From Figure 1 and Table 2, it is easy to find that the following 19-nucleotide length consensus sequence defined from tRNA-Gly loops: 5’-AAUGGUACUGCCAUUCAAG-3’ has a secondary hairpin form if we add AUG (as start codon) on the 5’ extremity. This hairpin form is described on Figure 2 right and its ring form on Figure 2 left. This sequence we call AL (for Archetypal Loop or ALpha ring) has some optimal combinatorial properties which suggest that it could have played a catalytic role in primitive peptide-genesis [33,34].
The choice of the tRNA-GlyGCC comes from the fact that its anticodon-loop is the most frequent in archaeal tRNA-Gly [39] (see 11 tRNA-GlyGCC in Table 2 and 246 more in Supplementary Material of [29,30]). The combinatorial properties result from opposite constraints in a min-max optimization problem and can be summarized as follows [34]:
i)
if the ring form has to play a reactive role with respect to the amino-acids in order to facilitate their polymerization (as a “marriage agency”) taking advantage of the affinities between amino-acids and the codons and anticodons of their specific synonymy classes in the genetic code [40], the ring has to be short.

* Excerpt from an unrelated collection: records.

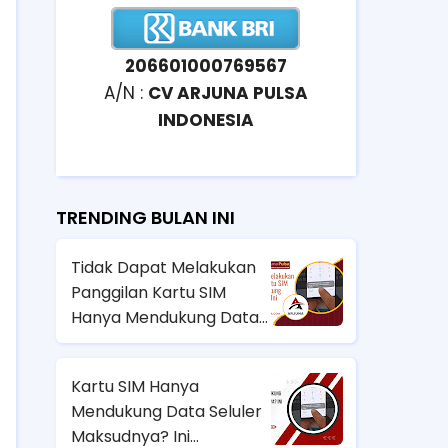
206601000769567
A/N :
CV ARJUNA PULSA
INDONESIA
TRENDING BULAN INI
Tidak Dapat Melakukan
Panggilan Kartu SIM
Hanya Mendukung Data
Seluler HP Samsung? Ini
Solusinya!
Kartu SIM Hanya
Mendukung Data Seluler
Maksudnya? Ini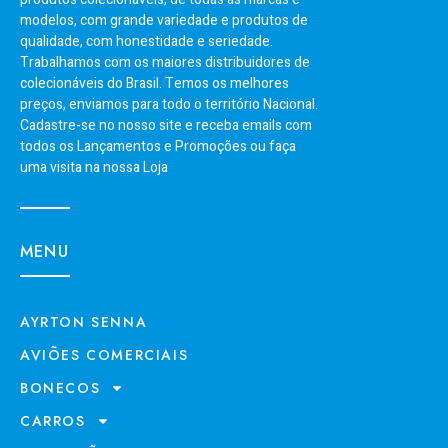
modelos, com grande variedade e produtos de
qualidade, com honestidade e seriedade.
Trabalhamos com os maiores distribuidores de
colecionáveis do Brasil. Temos os melhores
preços, enviamos para todo o território Nacional.
Cadastre-se no nosso site e receba emails com
todos os Lançamentos e Promoções ou faça
uma visita na nossa Loja
MENU
AYRTON SENNA
AVIÕES COMERCIAIS
BONECOS
CARROS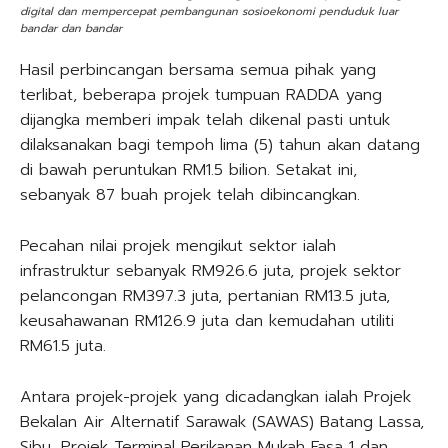
digital dan mempercepat pembangunan sosioekonomi penduduk luar
bandar dan bandar
Hasil perbincangan bersama semua pihak yang
terlibat, beberapa projek tumpuan RADDA yang
dijangka memberi impak telah dikenal pasti untuk
dilaksanakan bagi tempoh lima (5) tahun akan datang
di bawah peruntukan RM1.5 bilion. Setakat ini,
sebanyak 87 buah projek telah dibincangkan.
Pecahan nilai projek mengikut sektor ialah
infrastruktur sebanyak RM926.6 juta, projek sektor
pelancongan RM397.3 juta, pertanian RM13.5 juta,
keusahawanan RM126.9 juta dan kemudahan utiliti
RM61.5 juta.
Antara projek-projek yang dicadangkan ialah Projek
Bekalan Air Alternatif Sarawak (SAWAS) Batang Lassa,
Sibu, Projek Terminal Perikanan Mukah Fasa 1 dan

If the ring has to survive in a stable hairpin form with minimal free energy, it does present a self-complementarity between its two half-parts.
ii)
Among the rings satisfying the principle “to be as short as possible and containing at least one codon of each amino-acid”, there is no solution for a length below 22 nucleotides. For the length 22, 29520 among 176 1011 solutions contain only one repeated codon AUN, N being G for 52% of the solutions,
iii)
from these 25 rings, 19 encompass both the start and stop codon UGA,
iv)
through calculation of several distances (e.g., circular Hamming distance, permutation distance and edit distance), the ring AL (Figure 2 left) exhibits a minimum average distance as compared to the others. Only this sequence is thus acting as barycenter of the set of the 18 others.
From detailed studies [35,36,37], it appeared that pentamers or hexamers from AL could be remnants on the way to the progressive construction of nucleic acids involved in ribosome building and in mRNA of enzymes involved in ATP metabolism. Thus, following the concentration of these small sequences in many primitive species (Archaea or Bacteria) during the evolution makes it possible to obtain information on what could have happened during a long period when we do not have fossils or any other source of data. The study is continuing now towards the intervention of these small RNAs in the progressive construction of the ancestors of the current ribosome [41,42].
This is done by using the pentamer proximity PpAL to AL of a given sequence of nucleotides, equal to twice the number pAL of standard deviations in the difference between observed and expected numbers of pentamers (chosen from a set of 9 pentamers: ATTCA, TTCAA, TCAAG, CAAGA, AAGAT, AGATG, GATGA, ATGAA, TGAAT located at the head of the hairpin form of AL and easy to fragment from the rest of the hairpin) common between AL and this sequence. This proximity is denoted PpAL (for Pentamer proximity to AL) and supports some current quantitative and qualitative phylogenies proposed in absence of any identified root. This root could be the AL ring, as a possible LUCARN (Last Universal Common Ancestor RNA). On Table 3 and Figure 3, we give the PpAL for functions and molecules of 4 species and PpAL ranking respects both the gradient of seniority (for species) and necessity (for functions).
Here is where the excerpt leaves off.